Nobody is forcing you to depend on incompetently-written malware like GTK+.


Only if it is statically linked with everything it needs. Otherwise good luck resolving dependencies.


Even then it might not work because it could rely on a DBus daemon being there. Even a brand new binary might fail because it needs some external program they forgot to add to the dependencies list in the package, so you have to sift through to find the not at all obvious package that provides it.

Or something was compiled without some option for unknown reasons so you're just SOL unless you want to compile stuff yourself.


How is that any different from any other program on any system failing because of a daemon not running? Inter-process communication exists on every operating system. IPC means your program's behaviour can be different depending on what other processes are running. This is not specific to Linux.

Your other point is equally as inane. Anything might fail because it requires some external program, or external data files, or any other external resource. A program might fail because it requires a particular hardware device to be plugged into your computer. None of that has anything to do with the operating system.

>Or something was compiled without some option for unknown reasons so you're just SOL unless you want to compile stuff yourself.

Oh no! The terribly, impossibly difficult task of running a program! How could you ever subject me to such a fate as having to compile stuff myself. You cruel beast!


Compiling stuff yourself is generally much harder than one might want it to be be. The instructions might or might not actually work unless you're on a source based distro. It also might take hours. Or days, but the stuff that's big enough to take days generally works out of the box.

Windows has IPC, but doesn't have as heavy of an influence from the Unix philosophy, and Android seems to have even less. More stuff is just built into the OS, it's always going to be there, probably for 20 years.

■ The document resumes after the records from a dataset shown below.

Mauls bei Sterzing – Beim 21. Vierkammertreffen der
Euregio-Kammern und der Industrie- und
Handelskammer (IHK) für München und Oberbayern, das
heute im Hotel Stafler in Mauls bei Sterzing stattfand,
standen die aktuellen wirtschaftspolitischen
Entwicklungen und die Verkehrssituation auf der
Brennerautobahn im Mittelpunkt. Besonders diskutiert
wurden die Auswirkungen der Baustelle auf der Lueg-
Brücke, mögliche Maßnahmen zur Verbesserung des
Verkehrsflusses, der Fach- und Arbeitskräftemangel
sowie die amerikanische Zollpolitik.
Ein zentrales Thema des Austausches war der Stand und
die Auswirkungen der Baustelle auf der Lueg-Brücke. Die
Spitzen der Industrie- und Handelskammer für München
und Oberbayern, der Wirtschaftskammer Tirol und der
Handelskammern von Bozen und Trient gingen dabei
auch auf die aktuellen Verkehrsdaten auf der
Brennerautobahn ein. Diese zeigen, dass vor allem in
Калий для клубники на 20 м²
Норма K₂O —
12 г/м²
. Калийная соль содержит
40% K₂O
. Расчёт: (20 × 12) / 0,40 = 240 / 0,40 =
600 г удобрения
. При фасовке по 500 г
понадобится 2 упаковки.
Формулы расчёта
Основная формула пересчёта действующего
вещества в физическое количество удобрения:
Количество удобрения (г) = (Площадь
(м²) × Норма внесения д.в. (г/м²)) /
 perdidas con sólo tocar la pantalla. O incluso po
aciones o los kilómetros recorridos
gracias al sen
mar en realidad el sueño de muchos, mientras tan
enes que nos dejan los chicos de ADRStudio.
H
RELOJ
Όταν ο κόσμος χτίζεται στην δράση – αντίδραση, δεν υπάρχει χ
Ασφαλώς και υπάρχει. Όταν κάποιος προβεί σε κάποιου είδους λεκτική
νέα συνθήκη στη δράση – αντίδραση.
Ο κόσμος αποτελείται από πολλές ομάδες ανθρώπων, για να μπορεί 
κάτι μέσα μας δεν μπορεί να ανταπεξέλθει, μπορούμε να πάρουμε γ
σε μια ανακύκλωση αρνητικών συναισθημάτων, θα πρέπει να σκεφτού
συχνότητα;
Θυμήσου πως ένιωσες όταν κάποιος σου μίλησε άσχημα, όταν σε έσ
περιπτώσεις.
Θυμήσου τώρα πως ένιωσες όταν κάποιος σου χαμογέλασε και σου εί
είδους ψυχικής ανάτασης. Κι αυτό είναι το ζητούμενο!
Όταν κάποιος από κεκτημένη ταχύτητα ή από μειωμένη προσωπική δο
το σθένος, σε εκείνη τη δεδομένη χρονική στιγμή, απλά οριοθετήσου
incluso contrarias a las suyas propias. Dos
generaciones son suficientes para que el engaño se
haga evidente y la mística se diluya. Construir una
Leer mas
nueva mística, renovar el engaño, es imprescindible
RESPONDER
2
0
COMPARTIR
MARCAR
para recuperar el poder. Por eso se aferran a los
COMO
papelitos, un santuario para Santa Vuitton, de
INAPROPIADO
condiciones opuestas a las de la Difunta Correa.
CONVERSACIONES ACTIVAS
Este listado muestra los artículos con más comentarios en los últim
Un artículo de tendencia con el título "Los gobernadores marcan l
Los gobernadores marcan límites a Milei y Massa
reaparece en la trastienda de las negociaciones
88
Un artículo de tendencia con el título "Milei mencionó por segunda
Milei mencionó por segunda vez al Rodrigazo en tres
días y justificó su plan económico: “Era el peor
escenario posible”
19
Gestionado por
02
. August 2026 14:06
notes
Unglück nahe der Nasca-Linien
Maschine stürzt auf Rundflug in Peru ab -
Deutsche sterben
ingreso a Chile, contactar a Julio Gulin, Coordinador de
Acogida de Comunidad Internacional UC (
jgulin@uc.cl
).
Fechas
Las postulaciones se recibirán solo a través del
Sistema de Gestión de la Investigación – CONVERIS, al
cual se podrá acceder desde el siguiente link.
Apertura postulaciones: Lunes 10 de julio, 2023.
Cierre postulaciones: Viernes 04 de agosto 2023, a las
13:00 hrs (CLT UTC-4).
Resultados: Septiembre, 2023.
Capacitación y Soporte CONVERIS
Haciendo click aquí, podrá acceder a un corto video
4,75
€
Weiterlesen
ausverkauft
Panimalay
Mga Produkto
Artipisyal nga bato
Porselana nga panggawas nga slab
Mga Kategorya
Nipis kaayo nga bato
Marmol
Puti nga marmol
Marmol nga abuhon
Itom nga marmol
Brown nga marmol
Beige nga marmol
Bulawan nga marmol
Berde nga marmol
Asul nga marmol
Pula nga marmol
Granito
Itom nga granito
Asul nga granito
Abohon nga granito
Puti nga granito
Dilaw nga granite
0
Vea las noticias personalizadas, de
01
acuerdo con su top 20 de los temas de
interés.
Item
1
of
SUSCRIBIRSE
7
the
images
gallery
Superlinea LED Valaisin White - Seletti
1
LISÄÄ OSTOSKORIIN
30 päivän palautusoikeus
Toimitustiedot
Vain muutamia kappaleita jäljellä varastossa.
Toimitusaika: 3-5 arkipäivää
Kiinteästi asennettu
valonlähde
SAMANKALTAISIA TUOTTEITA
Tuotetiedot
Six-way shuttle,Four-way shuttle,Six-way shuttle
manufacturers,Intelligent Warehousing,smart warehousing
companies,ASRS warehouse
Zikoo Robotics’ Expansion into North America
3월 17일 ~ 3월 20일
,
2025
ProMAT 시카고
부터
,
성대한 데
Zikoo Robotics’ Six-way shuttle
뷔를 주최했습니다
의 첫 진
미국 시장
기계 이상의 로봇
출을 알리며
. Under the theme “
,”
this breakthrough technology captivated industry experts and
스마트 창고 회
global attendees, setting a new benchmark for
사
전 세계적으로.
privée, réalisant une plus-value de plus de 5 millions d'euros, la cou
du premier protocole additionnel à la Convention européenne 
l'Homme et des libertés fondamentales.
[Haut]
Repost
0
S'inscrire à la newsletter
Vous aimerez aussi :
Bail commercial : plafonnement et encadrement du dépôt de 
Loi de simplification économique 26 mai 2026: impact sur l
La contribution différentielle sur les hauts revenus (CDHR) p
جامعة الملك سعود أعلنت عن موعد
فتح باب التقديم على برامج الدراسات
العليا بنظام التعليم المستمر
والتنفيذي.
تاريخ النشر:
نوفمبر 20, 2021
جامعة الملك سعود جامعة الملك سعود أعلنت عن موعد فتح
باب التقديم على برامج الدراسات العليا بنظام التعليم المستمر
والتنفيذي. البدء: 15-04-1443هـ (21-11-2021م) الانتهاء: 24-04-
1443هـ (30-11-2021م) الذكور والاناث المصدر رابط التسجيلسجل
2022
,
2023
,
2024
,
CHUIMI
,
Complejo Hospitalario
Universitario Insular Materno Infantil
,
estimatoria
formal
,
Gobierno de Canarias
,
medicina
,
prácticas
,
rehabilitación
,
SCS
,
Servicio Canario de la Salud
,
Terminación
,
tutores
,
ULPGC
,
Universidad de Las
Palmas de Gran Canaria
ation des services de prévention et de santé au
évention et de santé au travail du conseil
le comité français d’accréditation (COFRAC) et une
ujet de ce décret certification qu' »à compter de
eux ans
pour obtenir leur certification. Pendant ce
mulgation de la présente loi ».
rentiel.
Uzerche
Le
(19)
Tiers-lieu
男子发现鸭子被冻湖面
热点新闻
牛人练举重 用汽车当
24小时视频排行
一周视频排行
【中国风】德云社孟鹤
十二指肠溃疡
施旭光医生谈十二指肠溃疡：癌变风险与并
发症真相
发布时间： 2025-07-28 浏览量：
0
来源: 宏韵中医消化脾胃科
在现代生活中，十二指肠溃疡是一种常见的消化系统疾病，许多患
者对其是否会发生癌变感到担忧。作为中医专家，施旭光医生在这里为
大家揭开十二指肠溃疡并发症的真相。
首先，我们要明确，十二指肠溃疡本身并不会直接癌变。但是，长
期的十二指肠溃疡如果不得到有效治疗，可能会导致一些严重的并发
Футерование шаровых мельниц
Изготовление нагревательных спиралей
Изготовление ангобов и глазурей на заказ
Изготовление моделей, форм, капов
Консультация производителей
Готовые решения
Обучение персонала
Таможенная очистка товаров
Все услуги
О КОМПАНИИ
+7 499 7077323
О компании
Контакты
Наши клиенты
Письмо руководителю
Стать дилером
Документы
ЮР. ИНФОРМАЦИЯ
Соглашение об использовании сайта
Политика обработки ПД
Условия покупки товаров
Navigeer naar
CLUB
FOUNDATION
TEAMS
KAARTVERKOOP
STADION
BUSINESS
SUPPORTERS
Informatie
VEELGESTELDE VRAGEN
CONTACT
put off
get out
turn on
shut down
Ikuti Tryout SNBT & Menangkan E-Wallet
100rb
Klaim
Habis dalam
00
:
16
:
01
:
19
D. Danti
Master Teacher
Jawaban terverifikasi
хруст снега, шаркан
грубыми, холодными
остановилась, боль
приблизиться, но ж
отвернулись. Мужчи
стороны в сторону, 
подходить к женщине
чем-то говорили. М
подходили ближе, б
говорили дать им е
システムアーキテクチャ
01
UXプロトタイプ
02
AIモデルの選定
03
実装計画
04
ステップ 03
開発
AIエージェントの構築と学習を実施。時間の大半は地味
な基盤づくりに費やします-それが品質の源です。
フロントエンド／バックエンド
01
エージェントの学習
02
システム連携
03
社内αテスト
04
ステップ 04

Any software that has build instructions that don't work is probably written by morons. I wouldn't want to run it. I certainly have no interest in running software that takes days to compile. Overengineered crap.



just don't try anything that used safedisc


Those issues only apply to Windows 9x linage.

Current Windows versions trace back to Windows NT 3.51/2000 linage.

Naturally 9X => XP don't work flawlessly, they are two different OS stacks.


well yes

however it sort of undermines the "insane compatibility" / "stable API" point if mass-market Windows software produced before the 2001 release of XP mostly doesn't work on modern Windows

NT effectively forked Win32 (introduced with Windows 3.1) into something incompatible

(meanwhile it all runs on Wine perfectly fine)


What? Windows NT never forked anything.

Windows 3.1 introduced Win16 protected mode with segmented memory.

Win32s was a backport from a Win32 subset from Windows NT 4.0.

Windows NT linage exists since 1993.


I remember Win32s, I think Netscape Navigator needed it. I was thinking Lode Runner, but that was WinG.

I always thought it was backported from Windows 95, thanks for the info.


Iirc Win32s existed before Win95.


Windows 95 - August 24th, 1995

Win32s - October 1992.

And I was off by one Windows NT version, it was already based on 3.51, not 4.0.